Immaginavo, e ricordo ancora, me stesso come al centro di un cerchio di demoni che ripetevano questi mantra vessatori; demoni con quelle facce medio borghesi e le unghie smaltate di rosso. Immaginavo il terreno aprirsi come un otturatore e inghiottirmi, facendomi precipitare come in quei sogni dove proprio non ce la fai a gridare per chiedere aiuto. E cadi, cadi.
La mia forchetta piombò nel piatto con un tonfo secco e gli occhi, da fissi che erano in quella visione mesmerica, cominciarono a guizzare come risvegilati dall'esperimento di un paragnosta in cerca dell'eventuale reazione dei commensali : arrivò un sibilato "si scassa il piatto...fai piano".
E' strano ed a volte stupefacente il modo in cui milioni di ricordi facciano la fila nei miei pensieri e siano tutti così nitidi. Anche in quell'istante ricordai scene dell'infanzia.

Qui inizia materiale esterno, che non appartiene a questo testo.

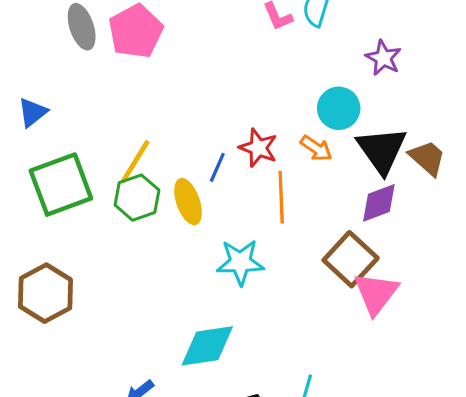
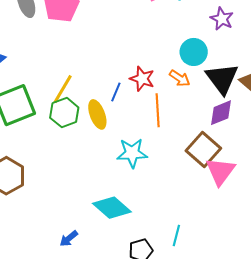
cyan diamond: (207, 346) -> (112, 208), turned 51

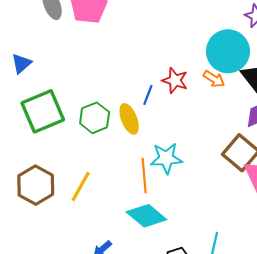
cyan circle: (194, 52) -> (228, 51), size x1.5
yellow line: (63, 89) -> (81, 186), moved
orange line: (158, 110) -> (144, 175), moved

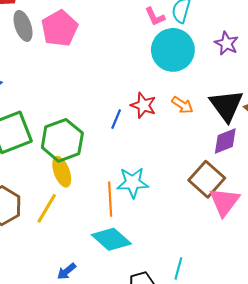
cyan circle: (228, 51) -> (173, 50), moved
green hexagon: (95, 118) -> (62, 140), size x1.4
yellow ellipse: (129, 119) -> (62, 172), moved

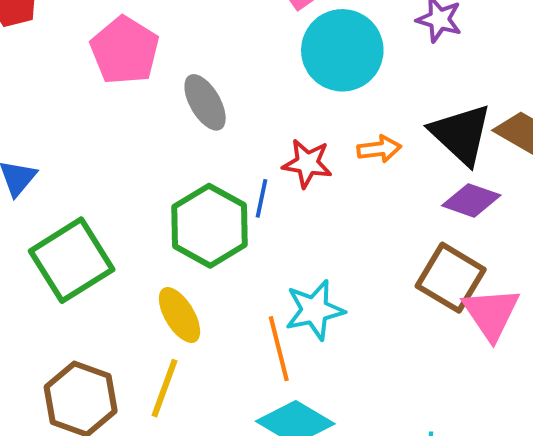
gray ellipse: (23, 26) -> (205, 102), moved
orange arrow: (182, 105) -> (379, 149), turned -30
green hexagon: (62, 140) -> (210, 226), moved
purple diamond: (225, 141) -> (471, 200), turned 52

La pineta, la mia famiglia ancora felice.
Mi alzai, annunciai che sarei andato da zia Fiammetta per farmi ricapitolare una lezione di letteratura per un'interrogazione inesistente. Imboccai l'ingresso di casa e con le dita feci scivolare, in silenzio, tutti i gettoni telefonici che vidi nel grande piatto di porcellana, che allora dava il benvenuto ai rari e scontenti visitatori di casa.
Il piccolo tesoro gonfiava le tasche della tuta mentre già immaginavo quel "pronto...", che probabilmente sapeva di lucidalabbra e mentolo.